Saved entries
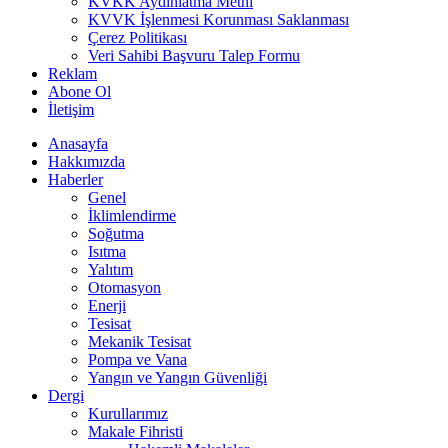
KVKK Aydınlatma Metni
KVVK İşlenmesi Korunması Saklanması
Çerez Politikası
Veri Sahibi Başvuru Talep Formu
Reklam
Abone Ol
İletişim
Anasayfa
Hakkımızda
Haberler
Genel
İklimlendirme
Soğutma
Isıtma
Yalıtım
Otomasyon
Enerji
Tesisat
Mekanik Tesisat
Pompa ve Vana
Yangın ve Yangın Güvenliği
Dergi
Kurullarımız
Makale Fihristi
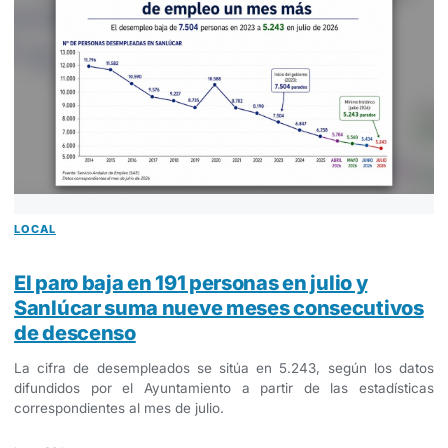
LOCAL
El paro baja en 191 personas en julio y
Sanlúcar suma nueve meses consecutivos
de descenso
La cifra de desempleados se sitúa en 5.243, según los datos
difundidos por el Ayuntamiento a partir de las estadísticas
correspondientes al mes de julio.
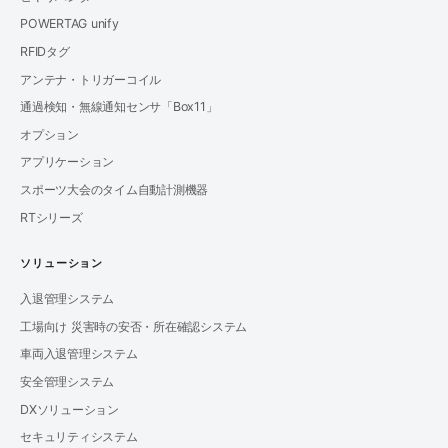
POWERTAG unify
RFIDタグ
アンテナ・トリガーコイル
通過検知・無線通知センサ「Box11」
オプション
アプリケーション
スポーツ大会のタイム自動計測機器
RTシリーズ
ソリューション
入退管理システム
工場向け 災害時の安否・所在確認システム
車両入退管理システム
安全管理システム
DXソリューション
セキュリティシステム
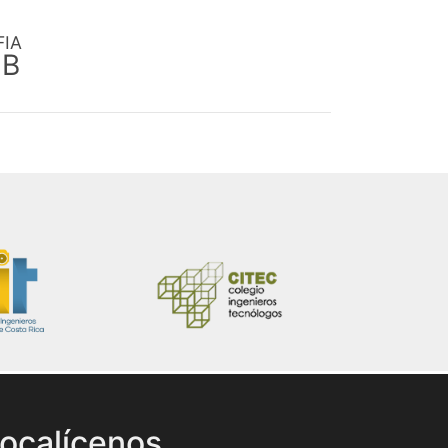
FIA
EB
ocalícenos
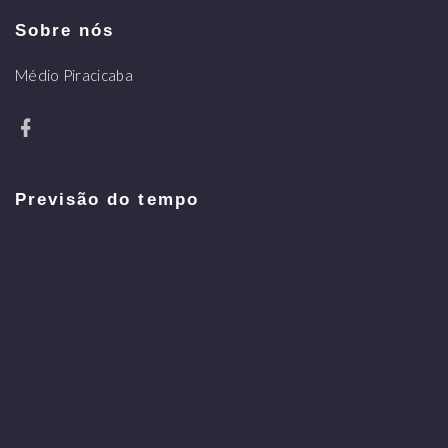
Sobre nós
Médio Piracicaba
Previsão do tempo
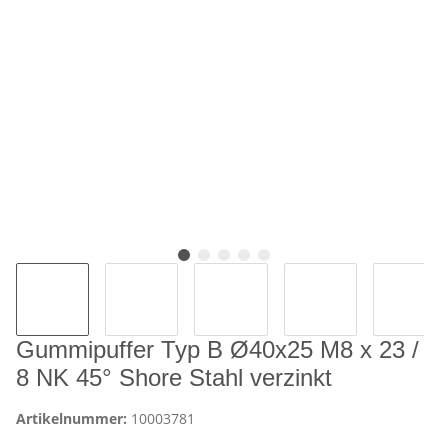
Gummipuffer Typ B Ø40x25 M8 x 23 /
8 NK 45° Shore Stahl verzinkt
Artikelnummer:
10003781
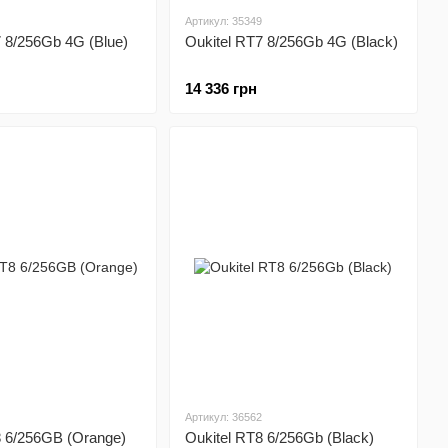
Артикул: 35349
7 8/256Gb 4G (Blue)
Oukitel RT7 8/256Gb 4G (Black)
14 336 грн
Артикул: 36562
8 6/256GB (Orange)
Oukitel RT8 6/256Gb (Black)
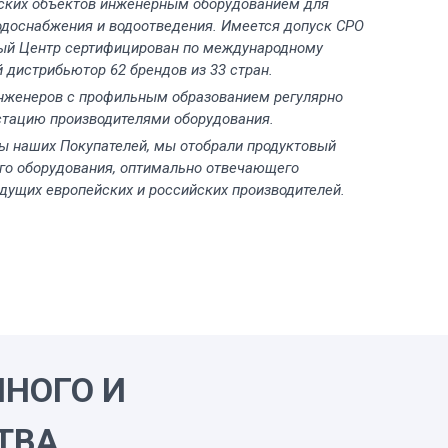
ких объектов инженерным оборудованием для
одоснабжения и водоотведения. Имеется допуск СРО
ный Центр сертифицирован по международному
 дистрибьютор 62 брендов из 33 стран.
инженеров с профильным образованием регулярно
стацию производителями оборудования.
ы наших Покупателей, мы отобрали продуктовый
го оборудования, оптимально отвечающего
дущих европейских и российских производителей.
НОГО И
ТВА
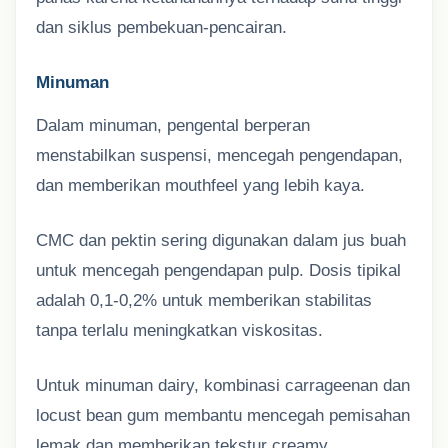
dan siklus pembekuan-pencairan.
Minuman
Dalam minuman, pengental berperan
menstabilkan suspensi, mencegah pengendapan,
dan memberikan mouthfeel yang lebih kaya.
CMC dan pektin sering digunakan dalam jus buah
untuk mencegah pengendapan pulp. Dosis tipikal
adalah 0,1-0,2% untuk memberikan stabilitas
tanpa terlalu meningkatkan viskositas.
Untuk minuman dairy, kombinasi carrageenan dan
locust bean gum membantu mencegah pemisahan
lemak dan memberikan tekstur creamy.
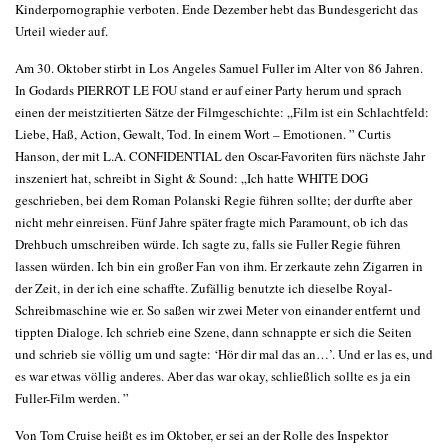
Kinderpornographie verboten. Ende Dezember hebt das Bundesgericht das
Urteil wieder auf.
Am 30. Oktober stirbt in Los Angeles Samuel Fuller im Alter von 86 Jahren.
In Godards PIERROT LE FOU stand er auf einer Party herum und sprach
einen der meistzitierten Sätze der Filmgeschichte: „Film ist ein Schlachtfeld:
Liebe, Haß, Action, Gewalt, Tod. In einem Wort – Emotionen. ” Curtis
Hanson, der mit L.A. CONFIDENTIAL den Oscar-Favoriten fürs nächste Jahr
inszeniert hat, schreibt in Sight & Sound: „Ich hatte WHITE DOG
geschrieben, bei dem Roman Polanski Regie führen sollte; der durfte aber
nicht mehr einreisen. Fünf Jahre später fragte mich Paramount, ob ich das
Drehbuch umschreiben würde. Ich sagte zu, falls sie Fuller Regie führen
lassen würden. Ich bin ein großer Fan von ihm. Er zerkaute zehn Zigarren in
der Zeit, in der ich eine schaffte. Zufällig benutzte ich dieselbe Royal-
Schreibmaschine wie er. So saßen wir zwei Meter von einander entfernt und
tippten Dialoge. Ich schrieb eine Szene, dann schnappte er sich die Seiten
und schrieb sie völlig um und sagte: ‘Hör dir mal das an…’. Und er las es, und
es war etwas völlig anderes. Aber das war okay, schließlich sollte es ja ein
Fuller-Film werden. ”
Von Tom Cruise heißt es im Oktober, er sei an der Rolle des Inspektor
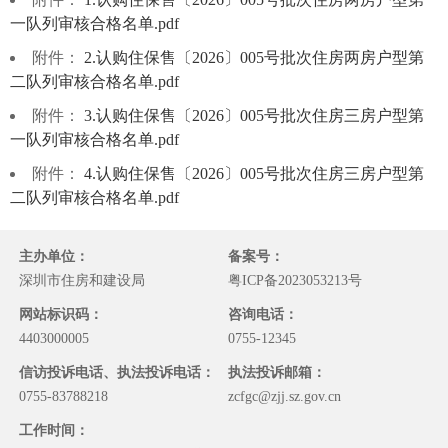
一队列审核合格名单.pdf
附件：
2.认购住保售〔2026〕005号批次住房两房户型第
二队列审核合格名单.pdf
附件：
3.认购住保售〔2026〕005号批次住房三房户型第
一队列审核合格名单.pdf
附件：
4.认购住保售〔2026〕005号批次住房三房户型第
二队列审核合格名单.pdf
主办单位：
备案号：
深圳市住房和建设局
粤ICP备2023053213号
网站标识码：
咨询电话：
4403000005
0755-12345
信访投诉电话、执法投诉电话：
执法投诉邮箱：
0755-83788218
zcfgc@zjj.sz.gov.cn
工作时间：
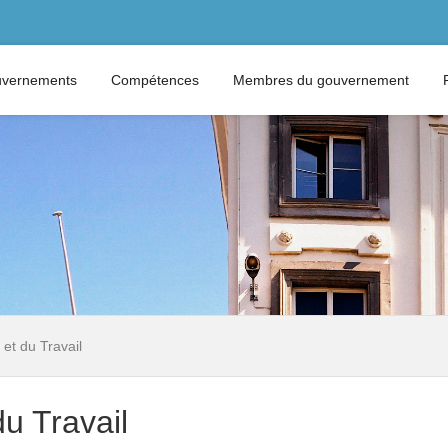
vernements
Compétences
Membres du gouvernement
 et du Travail
du Travail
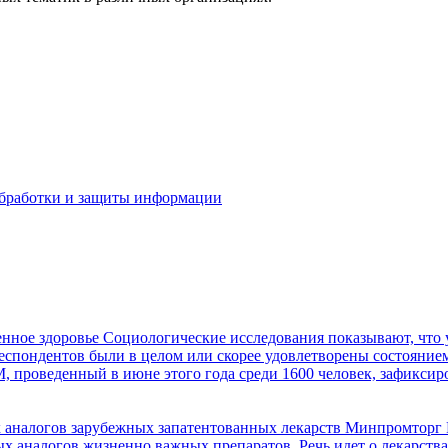
бработки и защиты информации
енное здоровье
Социологические исследования показывают, что 
пондентов были в целом или скорее удовлетворены состоянием зд
, проведенный в июне этого года среди 1600 человек, зафикси
х аналогов зарубежных запатентованных лекарств
Минпромторг Р
ых аналогов жизненно важных препаратов. Речь идет о лекарст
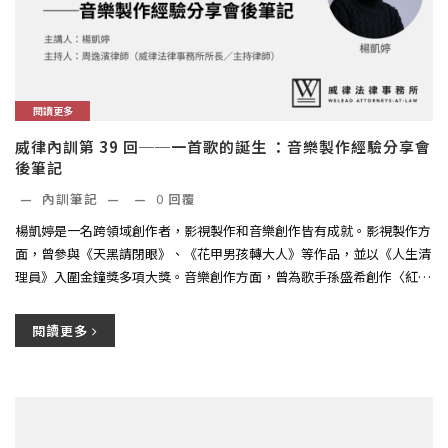
閱讀更多
威律內訓第 39 回──一首歌的誕生 ：音樂製作經驗分享會
後筆記
—
內訓筆記
—
—
0
回覆
楊凱婷是一名跨領域創作者，影視製作和音樂創作皆有成就。影視製作方
面，曾參與《天黑請閉眼》、《花甲男孩轉大人》等作品，並以《人生清
理員》入圍金鐘獎多項大獎。音樂創作方面，曾為歌手孫盛希創作〈紅蘋
果...
閱讀更多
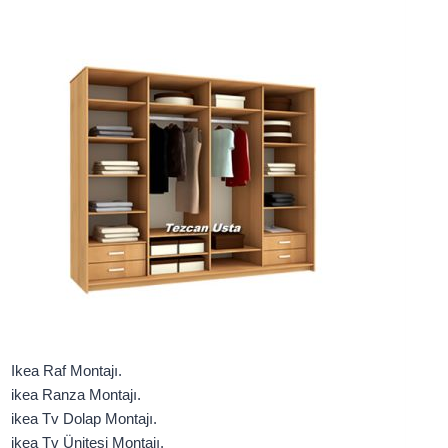
Ikea Raf Montajı.
ikea Ranza Montajı.
ikea Tv Dolap Montajı.
ikea Tv Ünitesi Montajı.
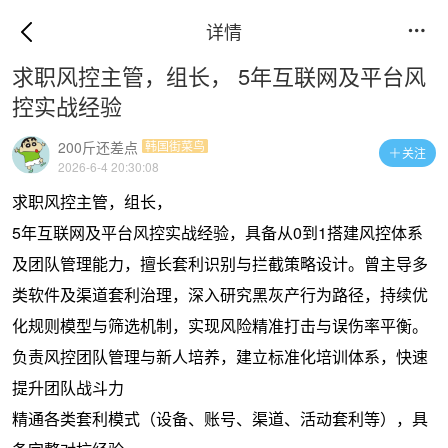
详情

求职风控主管，组长， 5年互联网及平台风
控实战经验
200斤还差点
韩国街菜鸟
关注

2026-6-4 20:30:08
求职风控主管，组长，
5年互联网及平台风控实战经验，具备从0到1搭建风控体系
及团队管理能力，擅长套利识别与拦截策略设计。曾主导多
类软件及渠道套利治理，深入研究黑灰产行为路径，持续优
化规则模型与筛选机制，实现风险精准打击与误伤率平衡。
负责风控团队管理与新人培养，建立标准化培训体系，快速
提升团队战斗力
精通各类套利模式（设备、账号、渠道、活动套利等），具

*WHAT YOU ARE ASKED TO DO*
Return every line from the records above that holds the word "Oktober".

*TASK SOLUTION*
Am 30. Oktober stirbt in Los Angeles Samuel Fuller im Alter von 86 Jahren.
Von Tom Cruise heißt es im Oktober, er sei an der Rolle des Inspektor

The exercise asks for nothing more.